Un trajín de meseros, cual hormigas en desbandada, distribuía el banquete. Las notas de Balada para Adelina marcaban el ritmo a los comensales para deglutir muslos de pollo, pasta de coditos y ensalada fría de col morada y zanahoria.

Sobrevino el apagón, cinco segundos después comenzó a sonar el rocanrolito de Hopkins. Un reflector se encendió. Trino saltó a la pista y comenzó a bailar al ritmo de Shake it baby, la interpretación de Lightning Hopkins sonaba por todo el salón de forma límpida con ayuda de la interferencia causada por el asombro de los invitados.

Nadie sabía si reír, reclamar o detener el bizarro espectáculo. El movimiento ondulante de las lonjas sudorosas de Trino los dejó sin habla, no menos impactante resultó su apariencia: cabello pintado de naranja, el cuerpo depilado brillaba por las varias capas de esmalte color amarillo. Para algunos asistentes el numerito formaba parte de la extravagante variedad contratada para la ocasión: la fiesta de quince años que Ranulfo y Celina ofrecían a su princesita Deyanira, la Yanis para la pandilla del barrio, el bizcochito más perseguido de la colonia.

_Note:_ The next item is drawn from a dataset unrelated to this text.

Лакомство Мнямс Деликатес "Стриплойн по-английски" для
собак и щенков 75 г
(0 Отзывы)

Pero la fiesta devino en tragedia cuando el contingente de chambelanes cadetes se lanzó a la carga contra Trino. El primer golpe desencadenó la ira de toda la pandilla. Como viejos y astutos guerreros los de la cinco tres controlábamos la riña, arrinconamos a los chambelanes como ratones contra la clausurada puerta de emergencia del casino. Pero Ranulfo seguido por los meseros, los miembros del grupo versátil y el personal de seguridad del casino nos cayeron por la retaguardia. Entonces sobrevino el artero guitarrazo en la nuca del pobre bailarín, quien cayó fulminado sobre la pista.

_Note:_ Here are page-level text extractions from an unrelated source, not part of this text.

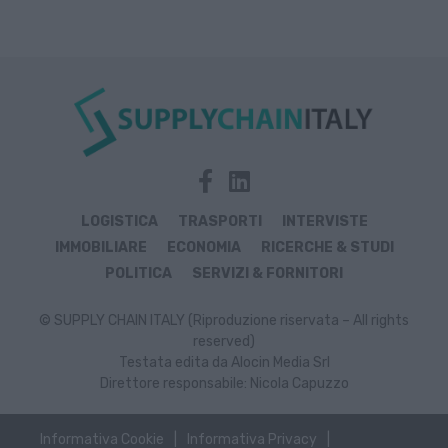
LOGISTICA
TRASPORTI
INTERVISTE
IMMOBILIARE
ECONOMIA
RICERCHE & STUDI
POLITICA
SERVIZI & FORNITORI
© SUPPLY CHAIN ITALY (Riproduzione riservata – All rights
reserved)
Testata edita da Alocin Media Srl
Direttore responsabile: Nicola Capuzzo
Informativa Cookie
Informativa Privacy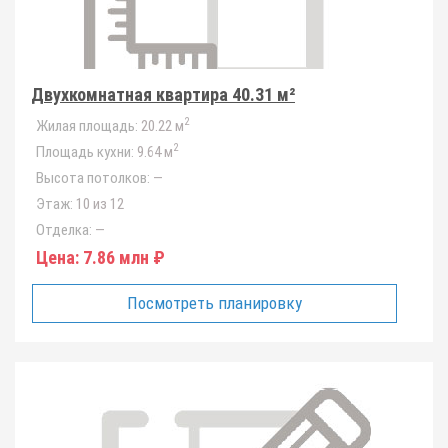
Двухкомнатная квартира 40.31 м²
2
Жилая площадь:
20.22 м
2
Площадь кухни:
9.64 м
Высота потолков:
—
Этаж:
10 из 12
Отделка:
—
Цена:
7.86 млн ₽
Посмотреть планировку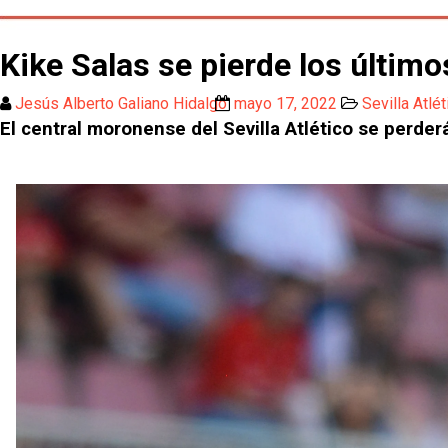
Kike Salas se pierde los últim
Jesús Alberto Galiano Hidalgo
mayo 17, 2022
Sevilla Atlét
El central moronense del Sevilla Atlético se perder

Nunca más despertó, fue llevado en calidad de bulto al Hospital Civil donde falleció días después. No se le pudo juzgar por los cargos de pandillerismo, posesión de armas y drogas, además del nunca probado asesinato de la Yanis, quien al terminar la refriega apareció muerta sobre la mesa de honor con un picahielos clavado en la yugular.